Drainage of Osteomyelitis
Osteomyelitis presents in many forms. Abscesses may be extensive, involving bone and adjacent soft tissues, or localized. Localized bone abscesses are often subacute infections that are contained but not eradicated. Chronic infections are often associated with sequestration of dead bone, requiring removal.
Before surgery, attempt to localize the bone and soft tissues abscess by careful examination, ultrasound, or needle aspiration. Expose the cortex over the suspected site of the abscess. Look for sites of cortical erosion and spontaneous medullary abscess drainage by observation or probing with a curette. If the cortex is intact, explore by making drill holes. Remove the drill and observe the drainage. If the drainage is purulent, window the cortex to provide better drainage. If only blood drains, explore with additional drill holes until the site of abscess is found. Window the cortex with a small osteotome. Avoid penetrating the growth plate by imaging if necessary. Avoid an excessively large window to reduce the risk of pathological fracture. Gently curette the medullary cavity to ensure complete drainage. Place a drain and perform a limited wound closure. Immobilize in a well-padded cast that extends above the knee for distal femur or upper tibia or below the knee for ankle or foot procedures.

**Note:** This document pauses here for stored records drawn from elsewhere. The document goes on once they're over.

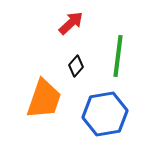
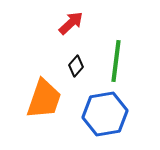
green line: moved 2 px left, 5 px down
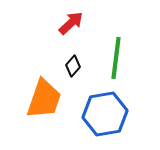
green line: moved 3 px up
black diamond: moved 3 px left
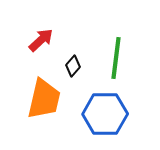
red arrow: moved 30 px left, 17 px down
orange trapezoid: rotated 6 degrees counterclockwise
blue hexagon: rotated 9 degrees clockwise
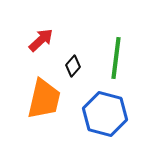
blue hexagon: rotated 15 degrees clockwise
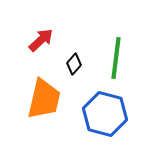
black diamond: moved 1 px right, 2 px up
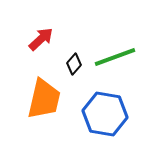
red arrow: moved 1 px up
green line: moved 1 px left, 1 px up; rotated 63 degrees clockwise
blue hexagon: rotated 6 degrees counterclockwise
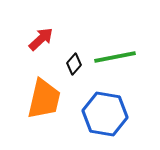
green line: rotated 9 degrees clockwise
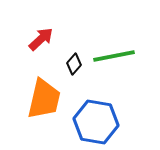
green line: moved 1 px left, 1 px up
blue hexagon: moved 9 px left, 8 px down
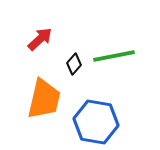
red arrow: moved 1 px left
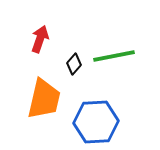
red arrow: rotated 28 degrees counterclockwise
blue hexagon: rotated 12 degrees counterclockwise
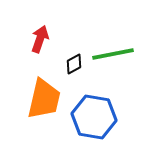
green line: moved 1 px left, 2 px up
black diamond: rotated 20 degrees clockwise
blue hexagon: moved 2 px left, 5 px up; rotated 12 degrees clockwise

Often these lesions are effectively managed by antibiotic treatment alone. Simple direct drainage is indicated if the diagnosis is uncertain or the lesion is refractory to antibiotic treatment alone, painful, or causes systemic signs. Make a simple direct approach and drain the bony abscess.
Usually, a sequestrum is present. Sequestra may be subperiosteal, cortical, or medullary. Identify preoperatively with imaging. CT scans are usually indicated. Manage most by sequestrectomy and saucerization. Sometimes bone grafting is performed; however, in most cases fill the space with adjacent muscle. Consider the need for sending a specimen to pathology, as sometimes tumors and infection are confused. If bone resection is significant, immobilize with a cast to prevent fracture. Continue antibiotic treatment until the ESR becomes normal.
Complications of Osteomyelitis
Systemic complications Untreated osteomyelitis may lead to systemic infections such as bronchopneumonia and septic pericarditis with life-threatening consequences.
Local complications are uncommon with current treatment. Complications due to deformity of bone can usually be reconstructed with a satisfactory outcome. This is in contrast to the complications of septic arthritis, which often damage joints with no satisfactory reconstruction usually possible.
Pathological fracture is a serious complication of osteomyelitis. Often the extent of the deossification is not appreciated, and the child is discharged with the affected limb unprotected. Pathological fractures are slow to heal and may heal in a deformed position. The deossification resulting from osteomyelitis lags the activity of the infection by 2–3 weeks. The risk of pathological fracture should be anticipated, and a protective cast should be applied before the deossification occurs.
Sequestrum formation is usually due to delay in diagnosis. Sequestrectomy is usually effective and curative for chronic disease.
Growth disturbance may be due to initial damage from the infection or operative drainage. Infections that destroy the growth plate or epiphysis may cause significant deformity.